- _Task item_: When the line containing "TodoProps para ofrecerte" appears in the entries below, begin printing there and stop after the line containing "coordinación ágil de visitas."; print each of those lines exactly and no other line.

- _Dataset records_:
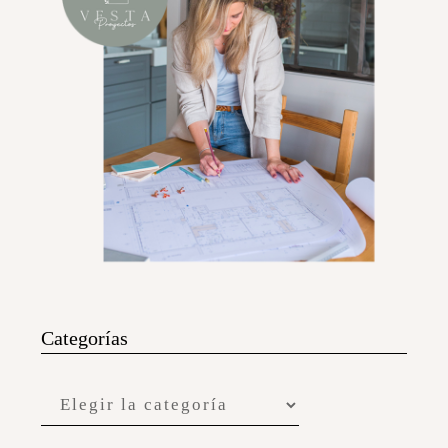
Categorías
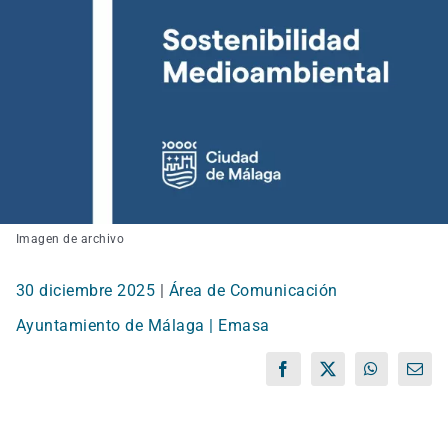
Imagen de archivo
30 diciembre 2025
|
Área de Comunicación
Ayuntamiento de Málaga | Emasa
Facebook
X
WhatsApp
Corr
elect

--

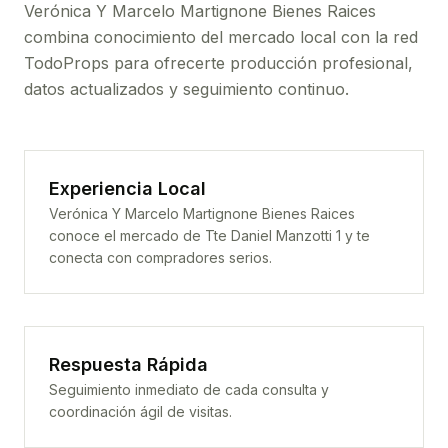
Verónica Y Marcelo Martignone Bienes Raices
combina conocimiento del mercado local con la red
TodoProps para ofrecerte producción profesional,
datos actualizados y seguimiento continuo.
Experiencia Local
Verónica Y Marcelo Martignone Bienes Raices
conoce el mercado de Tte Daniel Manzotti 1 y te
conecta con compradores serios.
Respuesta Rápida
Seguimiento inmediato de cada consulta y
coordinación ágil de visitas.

- _Result of the task_:
TodoProps para ofrecerte producción profesional,
datos actualizados y seguimiento continuo.
Experiencia Local
Verónica Y Marcelo Martignone Bienes Raices
conoce el mercado de Tte Daniel Manzotti 1 y te
conecta con compradores serios.
Respuesta Rápida
Seguimiento inmediato de cada consulta y
coordinación ágil de visitas.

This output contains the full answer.